1941 Allied World War II Operation in the Arctic Campaign

Operation Gauntlet was an Allied Combined Operation from 25 August until 3 September 1941, during the Second World War. Canadian, British and Norwegian armed forces in exile (Utefronten, Outside Front) landed on the Norwegian island of Spitzbergen in the Svalbard Archipelago, 650 mi south of the North Pole.

Coal mines on the islands were owned and operated by Norway at Longyearbyen and by the Soviet Union at Barentsburg; both governments agreed to their destruction and the evacuation of their nationals. The objective of Gauntlet was to deny Germany the coal, mining and shipping infrastructure, equipment and stores on Spitzbergen and suppress the wireless stations on the archipelago, to prevent the Germans receiving weather reports.

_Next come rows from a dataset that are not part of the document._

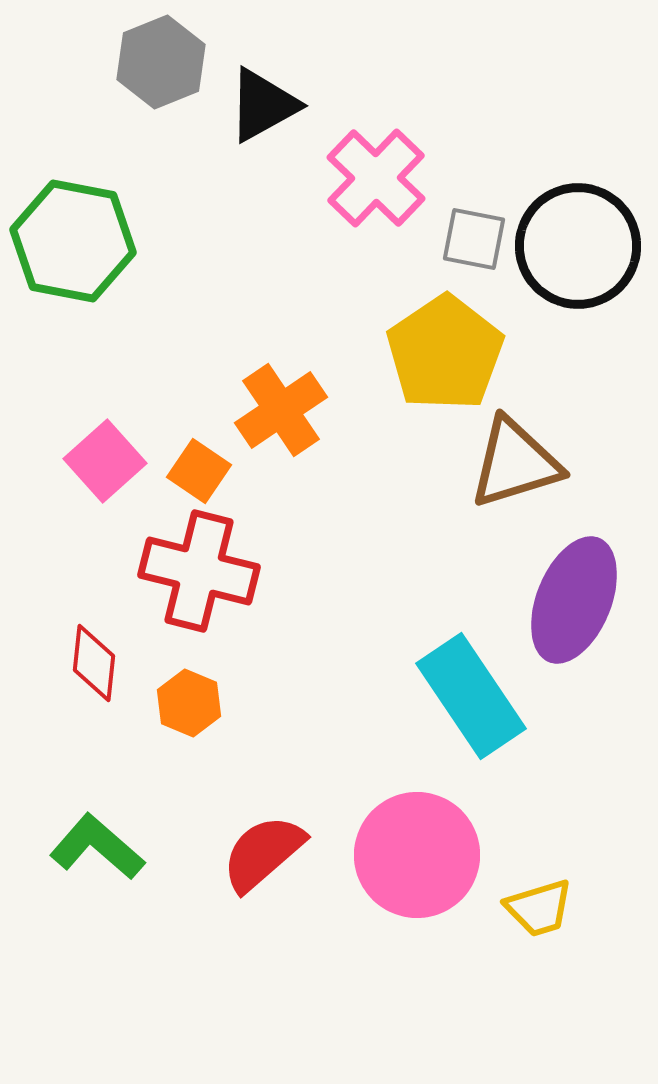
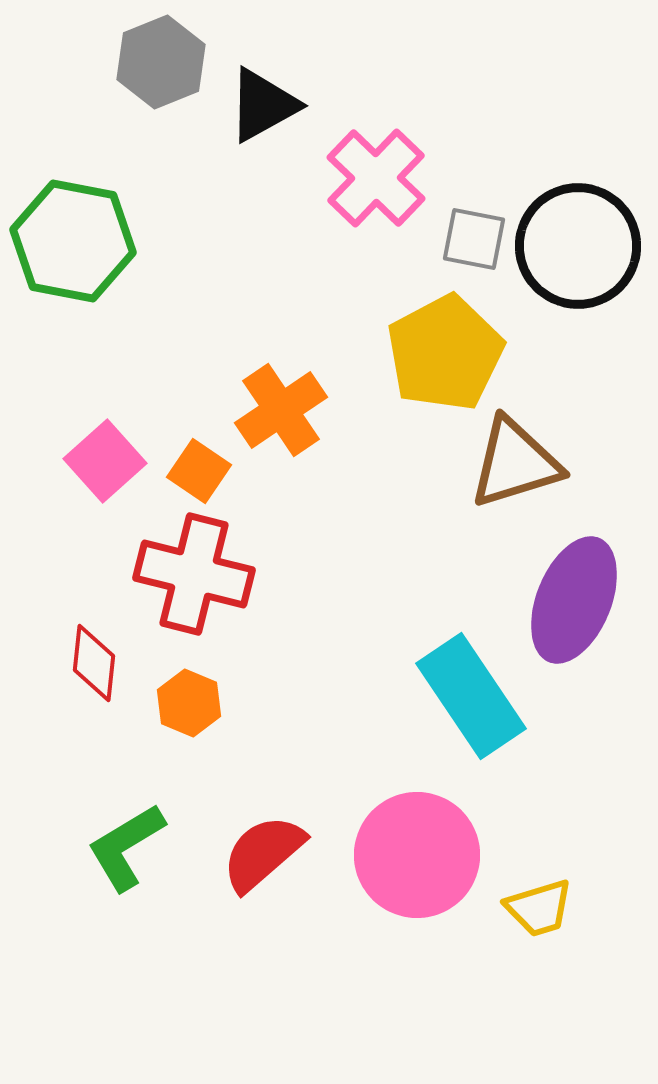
yellow pentagon: rotated 6 degrees clockwise
red cross: moved 5 px left, 3 px down
green L-shape: moved 29 px right; rotated 72 degrees counterclockwise
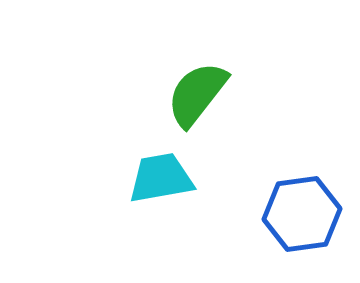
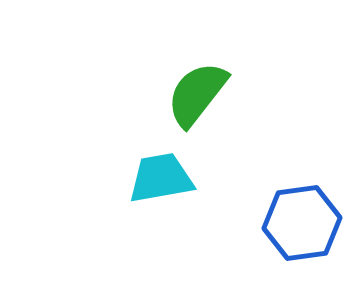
blue hexagon: moved 9 px down
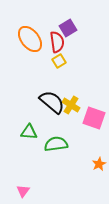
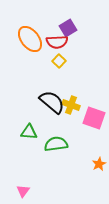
red semicircle: rotated 95 degrees clockwise
yellow square: rotated 16 degrees counterclockwise
yellow cross: rotated 12 degrees counterclockwise
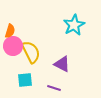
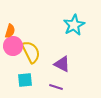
purple line: moved 2 px right, 1 px up
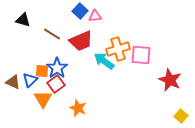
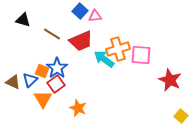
cyan arrow: moved 2 px up
orange square: rotated 16 degrees clockwise
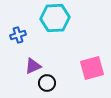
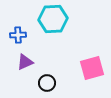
cyan hexagon: moved 2 px left, 1 px down
blue cross: rotated 14 degrees clockwise
purple triangle: moved 8 px left, 4 px up
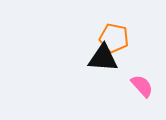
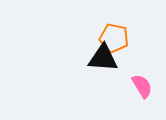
pink semicircle: rotated 10 degrees clockwise
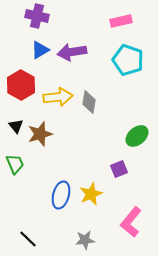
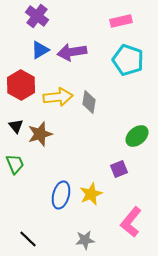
purple cross: rotated 25 degrees clockwise
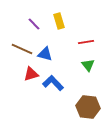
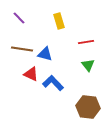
purple line: moved 15 px left, 6 px up
brown line: rotated 15 degrees counterclockwise
red triangle: rotated 42 degrees clockwise
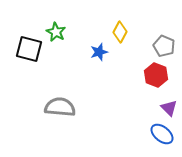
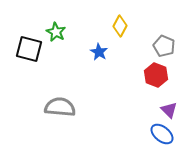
yellow diamond: moved 6 px up
blue star: rotated 24 degrees counterclockwise
purple triangle: moved 2 px down
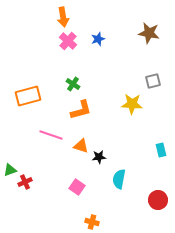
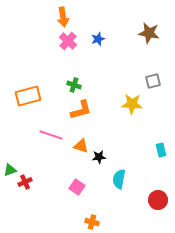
green cross: moved 1 px right, 1 px down; rotated 16 degrees counterclockwise
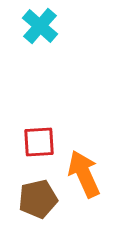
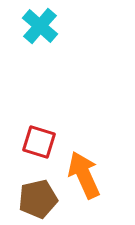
red square: rotated 20 degrees clockwise
orange arrow: moved 1 px down
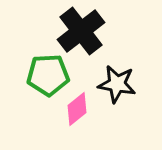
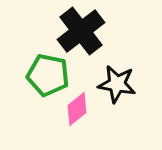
green pentagon: rotated 15 degrees clockwise
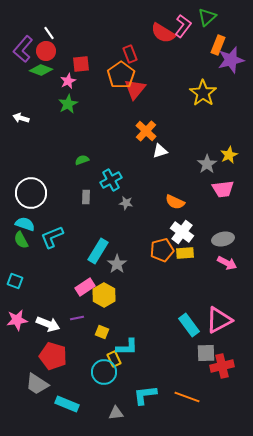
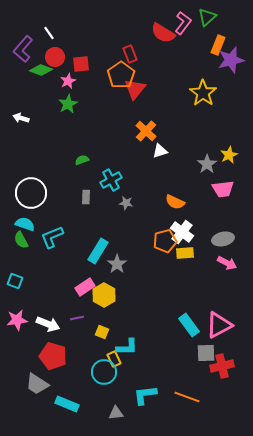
pink L-shape at (183, 26): moved 3 px up
red circle at (46, 51): moved 9 px right, 6 px down
orange pentagon at (162, 250): moved 3 px right, 9 px up
pink triangle at (219, 320): moved 5 px down
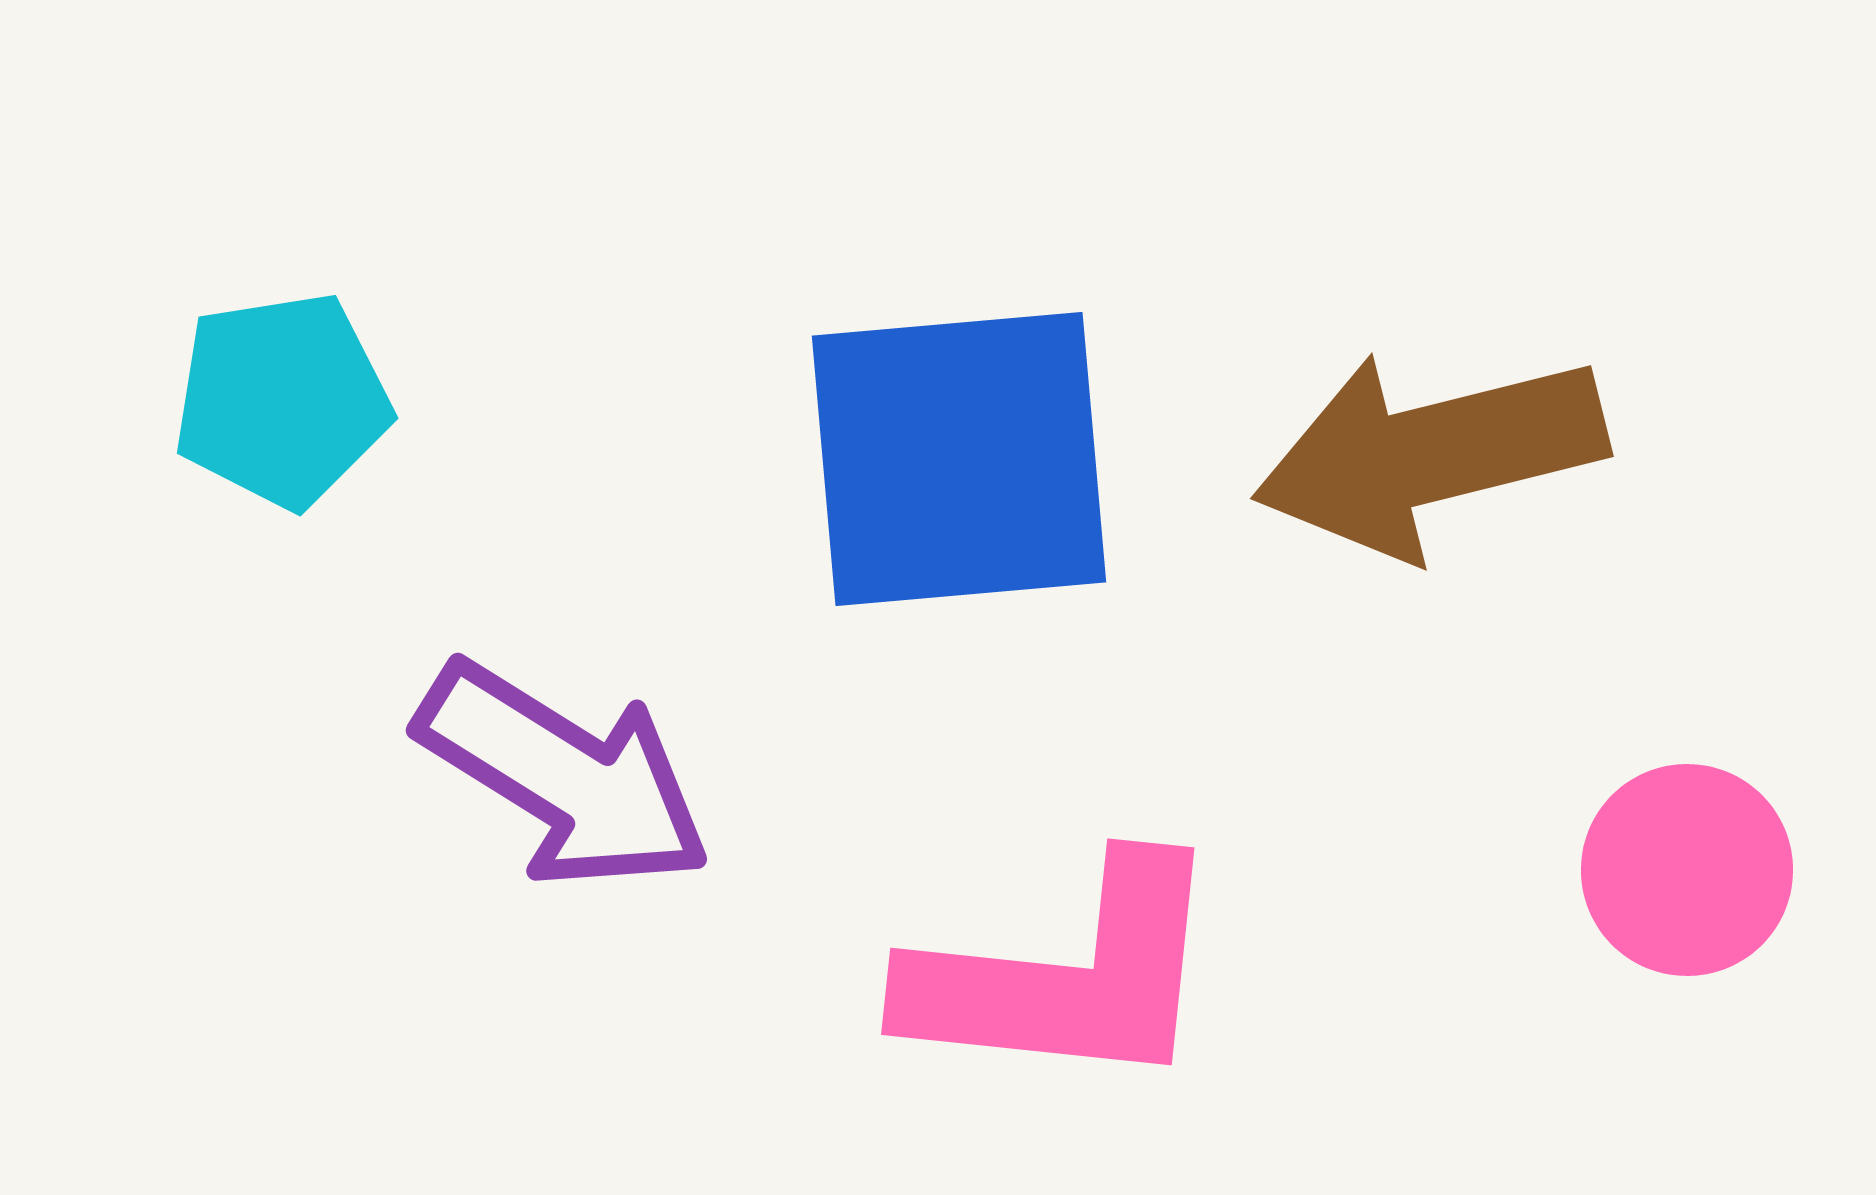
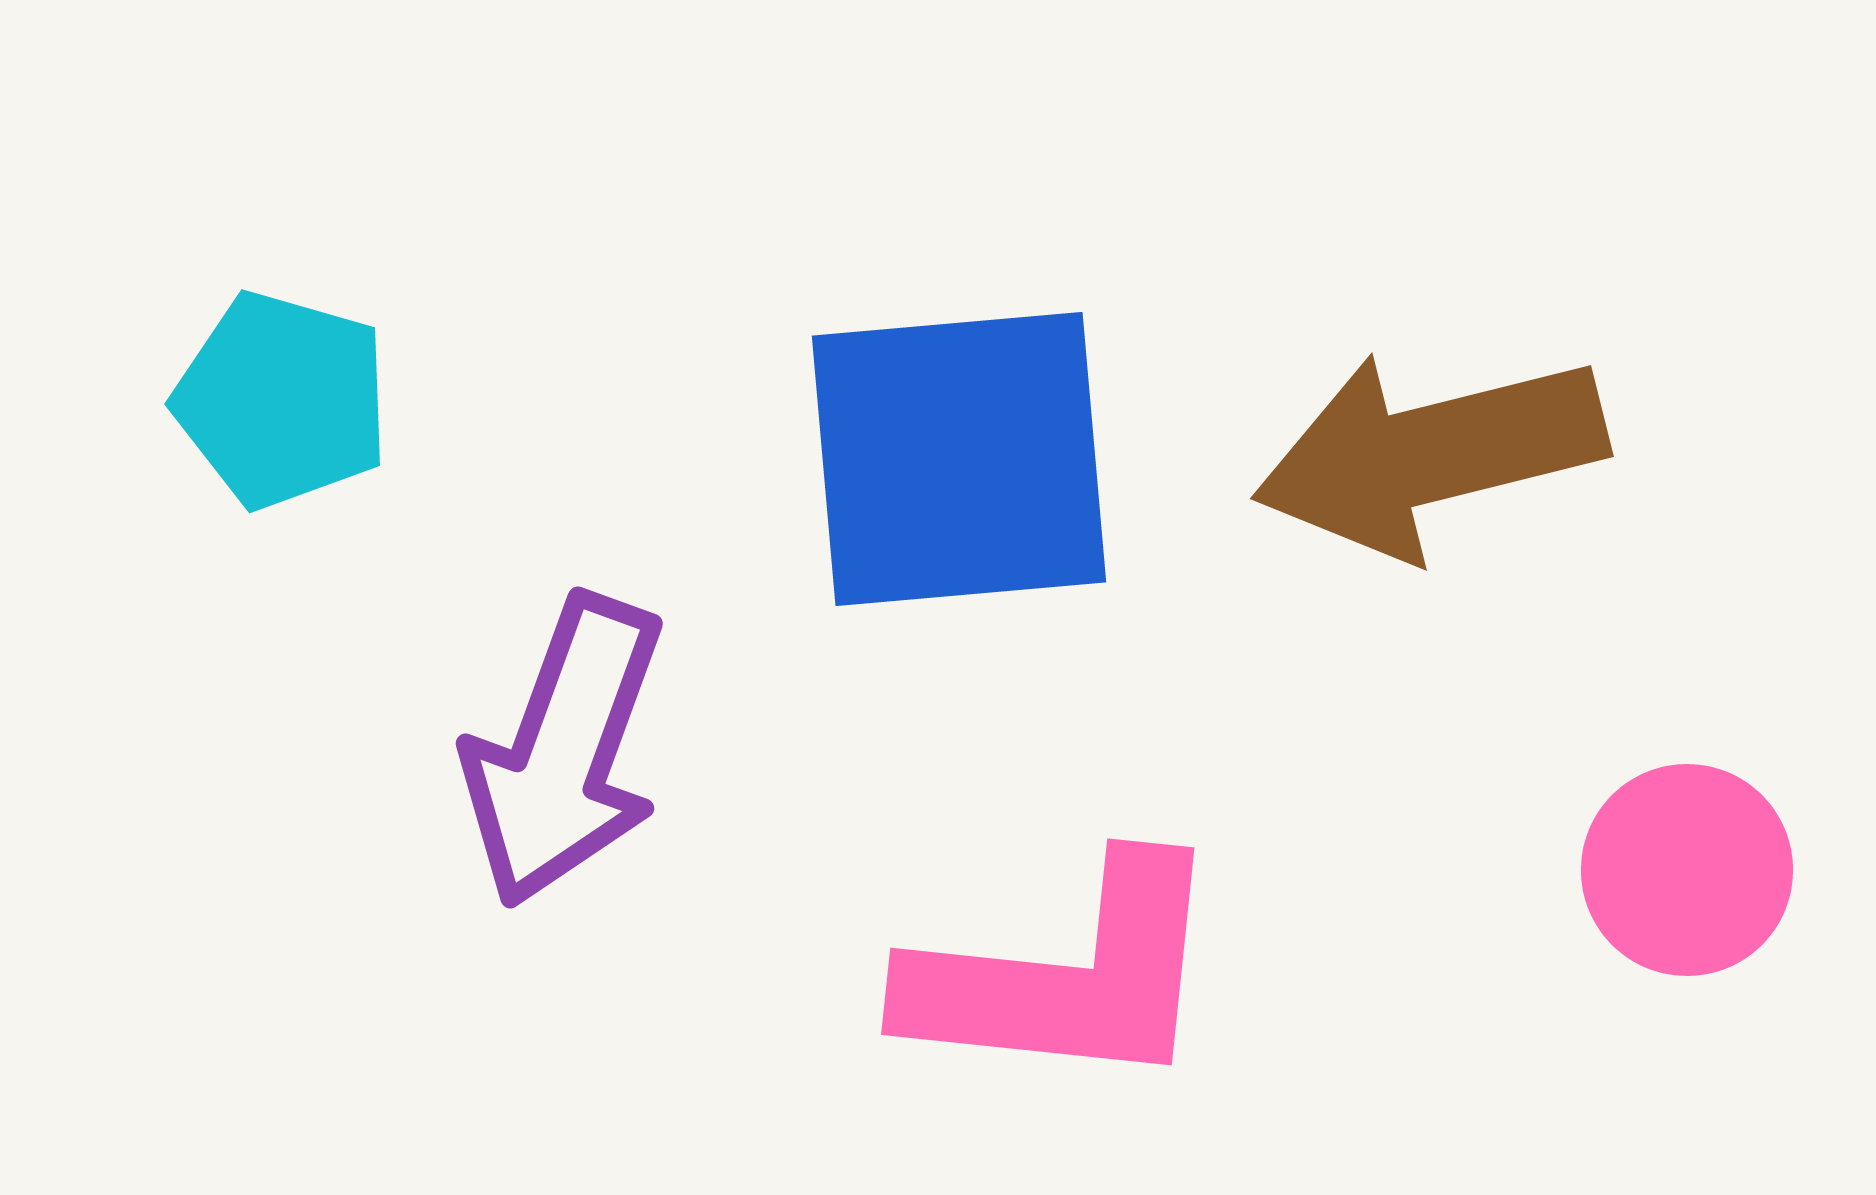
cyan pentagon: rotated 25 degrees clockwise
purple arrow: moved 25 px up; rotated 78 degrees clockwise
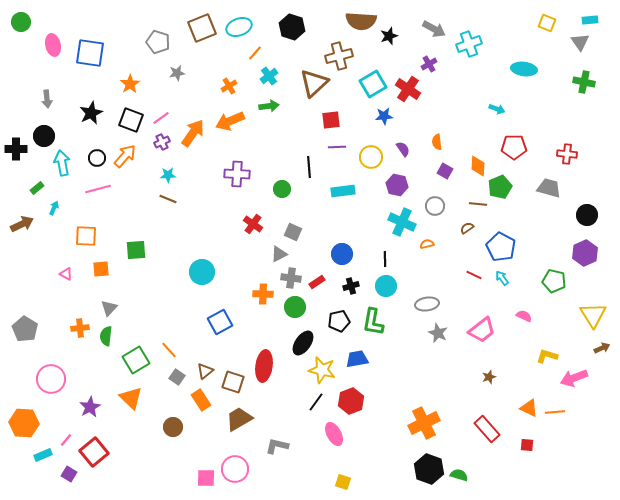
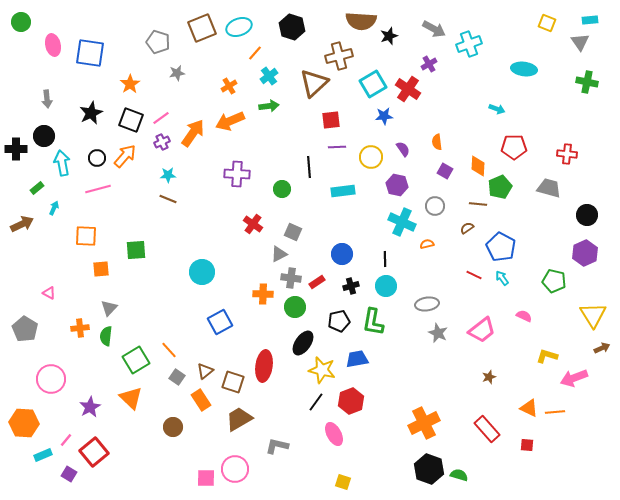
green cross at (584, 82): moved 3 px right
pink triangle at (66, 274): moved 17 px left, 19 px down
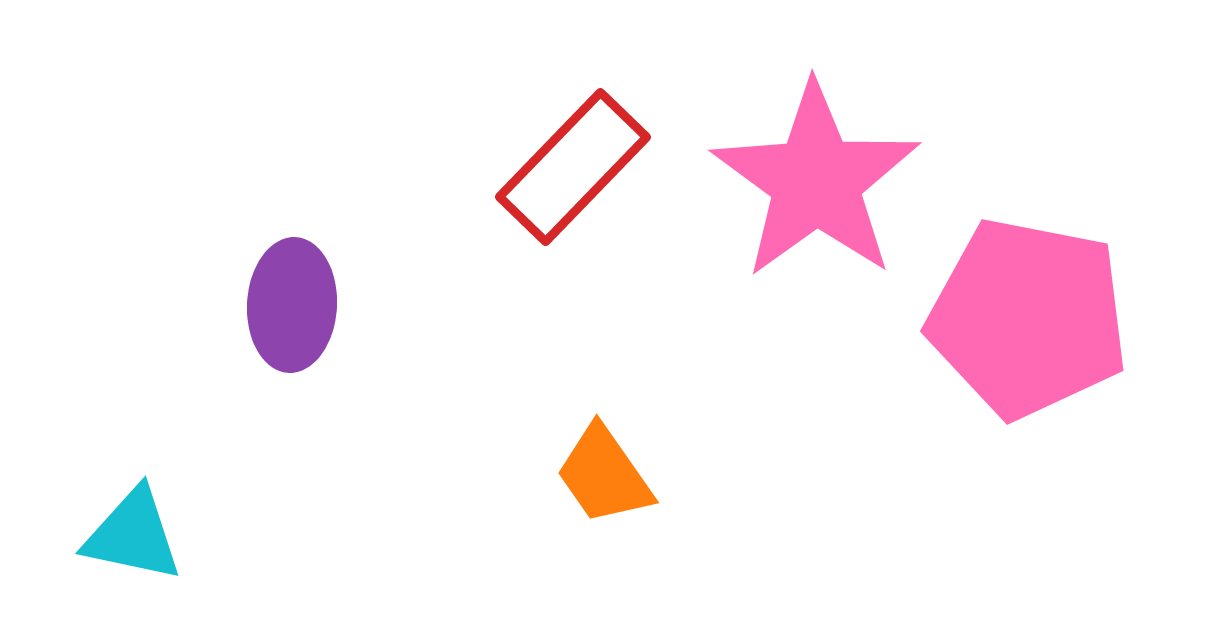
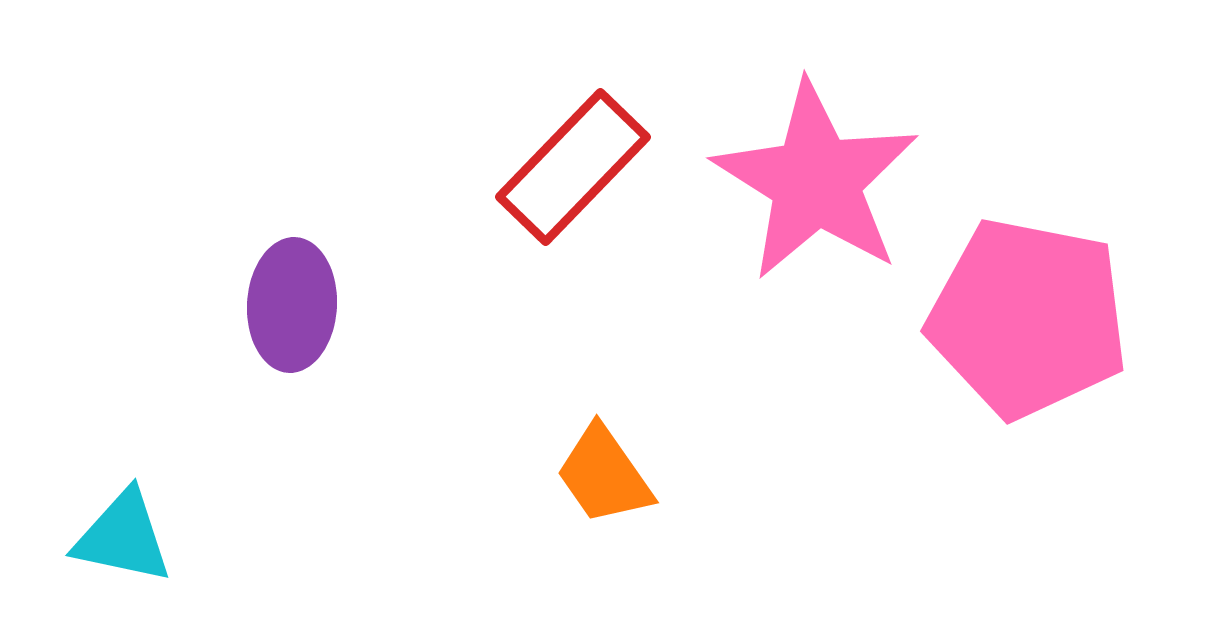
pink star: rotated 4 degrees counterclockwise
cyan triangle: moved 10 px left, 2 px down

Gauntlet was a success; the Germans were ignorant of the expedition until after it had departed, the raiders suffered no casualties, the civilians were repatriated, coal dumps were set on fire and mining equipment destroyed, several ships were taken as prizes and a German warship was sunk on the return journey.

==Background==

===Svalbard Archipelago===

Topographical map of Svalbard

The Svalbard Archipelago lies in the Arctic Ocean about halfway [650 mi] between northern Norway and the North Pole. The islands are mountainous, their peaks permanently covered with snow and some are glaciated. There are occasional river terraces at the bottom of steep valleys and some coastal plain. In winter, snow covers the islands and the bays ice over. The main island, Spitzbergen, to the west, has several large fiords along its west coast; Isfjorden is up to 10 mi wide. The Gulf Stream warms the waters, making the sea ice-free during the summer. There are settlements at Longyearbyen and Barentsburg (inlets along the south shore of Isfjorden), in Kongsfjorden (Kings Bay), north of Isfjorden up the coast and in Van Mijenfjorden to the south.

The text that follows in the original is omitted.